Some more investigation lead me back to the fccsmap
package. Notably, this error appears to occur "later" than the previous divide by infinity errors, so it looks like we got something right. And, in fact, we did. the new data set would work flawlessly if it weren't for an issue in fccsmap
:
# fccsmap/baselookup.py
def _create_geo_data_df(self, geo_data):
logging.debug("Creating data frame of geo-data")

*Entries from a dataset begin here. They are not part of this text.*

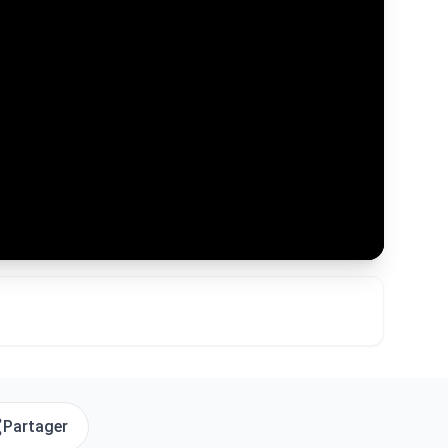
Partager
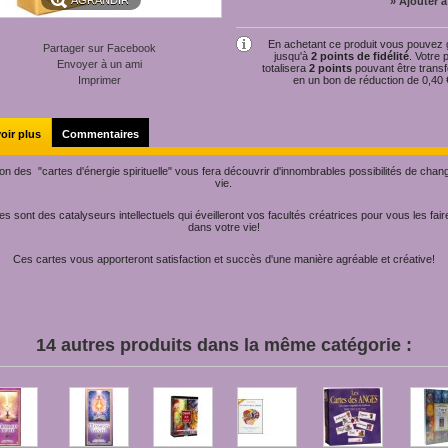
AGRANDIR
» Ajouter à
En achetant ce produit vous pouvez
Partager sur Facebook
jusqu'à
2
points de fidélité
. Votre 
Envoyer à un ami
totalisera
2
points
pouvant être trans
Imprimer
en un bon de réduction de
0,40 
oir plus
Commentaires
ation des "cartes d'énergie spirituelle" vous fera découvrir d'innombrables possibilités de chan
vie.
s sont des catalyseurs intellectuels qui éveilleront vos facultés créatrices pour vous les fair
dans votre vie!
Ces cartes vous apporteront satisfaction et succès d'une manière agréable et créative!
14 autres produits dans la même catégorie :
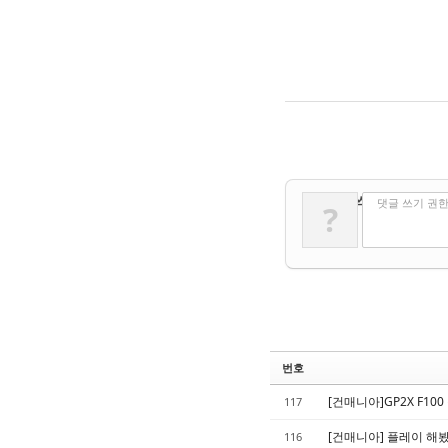
✔
댓글 쓰기
댓글 쓰기 권
?
번호
[건매니아]GP2X F10
117
[건매니아] 플레이 해봤
116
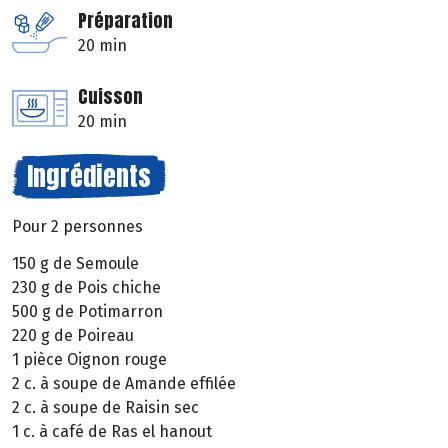
Préparation
20 min
Cuisson
20 min
Ingrédients
Pour 2 personnes
150 g de Semoule
230 g de Pois chiche
500 g de Potimarron
220 g de Poireau
1 pièce Oignon rouge
2 c. à soupe de Amande effilée
2 c. à soupe de Raisin sec
1 c. à café de Ras el hanout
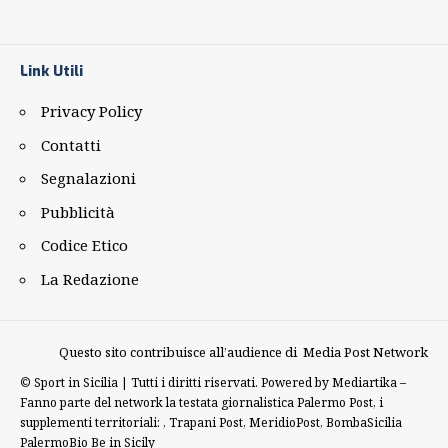
Link Utili
Privacy Policy
Contatti
Segnalazioni
Pubblicità
Codice Etico
La Redazione
Questo sito contribuisce all’audience di
Media Post Network
©
Sport in Sicilia | Tutti i diritti riservati. Powered by
Mediartika
–
Fanno parte del network la testata giornalistica
Palermo Post
, i
supplementi territoriali: ,
Trapani Post
,
MeridioPost
,
BombaSicilia
PalermoBio
Be in Sicily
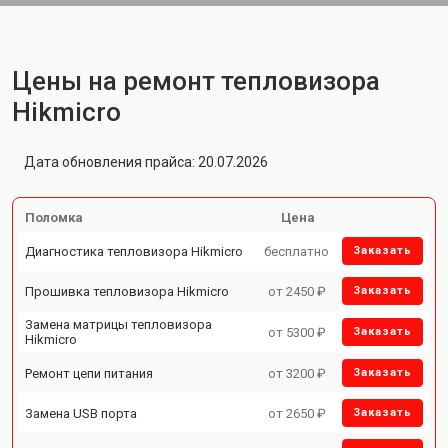
Цены на ремонт тепловизора
Hikmicro
Дата обновления прайса: 20.07.2026
Поломка
Цена
Диагностика тепловизора Hikmicro
бесплатно
Заказать
Прошивка тепловизора Hikmicro
от 2450 ₽
Заказать
Замена матрицы тепловизора
от 5300 ₽
Заказать
Hikmicro
Ремонт цепи питания
от 3200 ₽
Заказать
Замена USB порта
от 2650 ₽
Заказать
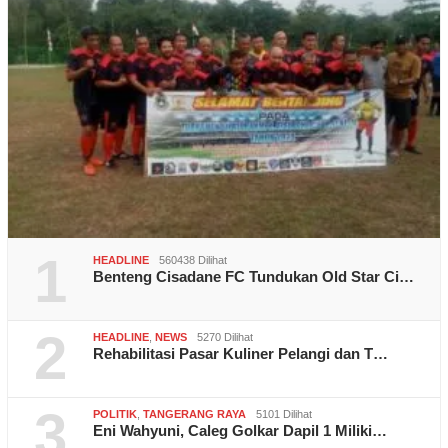
1
HEADLINE
560438 Dilihat
Benteng Cisadane FC Tundukan Old Star Ci…
2
HEADLINE
,
NEWS
5270 Dilihat
Rehabilitasi Pasar Kuliner Pelangi dan T…
3
POLITIK
,
TANGERANG RAYA
5101 Dilihat
Eni Wahyuni, Caleg Golkar Dapil 1 Miliki…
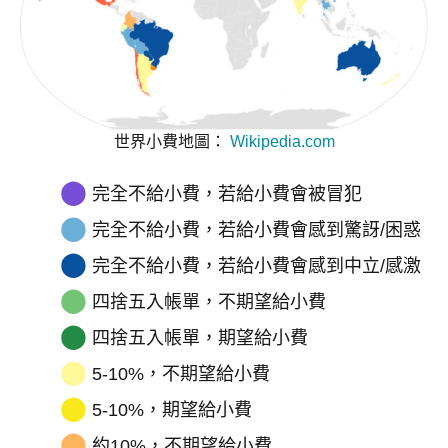
世界小費地圖：
Wikipedia.com
⬤
完全不給小費，若給小費會被冒犯
⬤
完全不給小費，若給小費會感到驚訝/困惑
⬤
完全不給小費，若給小費會感到中立/感激
⬤
四捨五入帳單，不期望給小費
⬤
四捨五入帳單，期望給小費
⬤
5-10%，不期望給小費
⬤
5-10%，期望給小費
⬤
約10%，不期望給小費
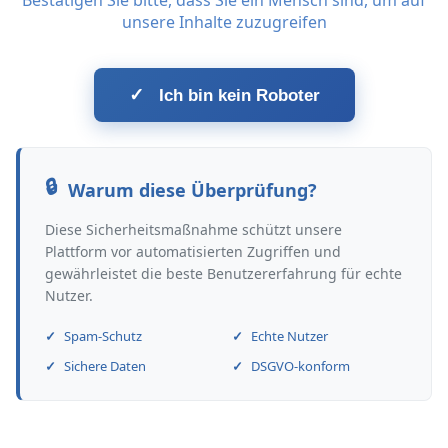
Bestätigen Sie bitte, dass Sie ein Mensch sind, um auf
unsere Inhalte zuzugreifen
✓
Ich bin kein Roboter
Warum diese Überprüfung?
Diese Sicherheitsmaßnahme schützt unsere
Plattform vor automatisierten Zugriffen und
gewährleistet die beste Benutzererfahrung für echte
Nutzer.
Spam-Schutz
Echte Nutzer
Sichere Daten
DSGVO-konform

shape = shapely.geometry.shape(geo_data)
wgs84_df = geopandas.GeoDataFrame({'geometry': [shape]}, crs="EPSG:4326")
return wgs84_df.to_crs(self._crs)
fccsmap
calls this function which essentially takes the data frame of the GeoJSON data passed to it as one projected using the EPSG:4326 coordinate system (the one used by the American data sets) and then projects it to the coordinate system of the actual dataset we're using. I was clued in by this StackExchange question that doing this can lead to comically large memory allocations. It does look like the procedure above should bypass these issues, since the data is actually being reprojected by the to_crs
method, but if I drop the intermediary step and treat the input GeoJSON as being in the same coordinate system as that of the dataset, it works perfectly.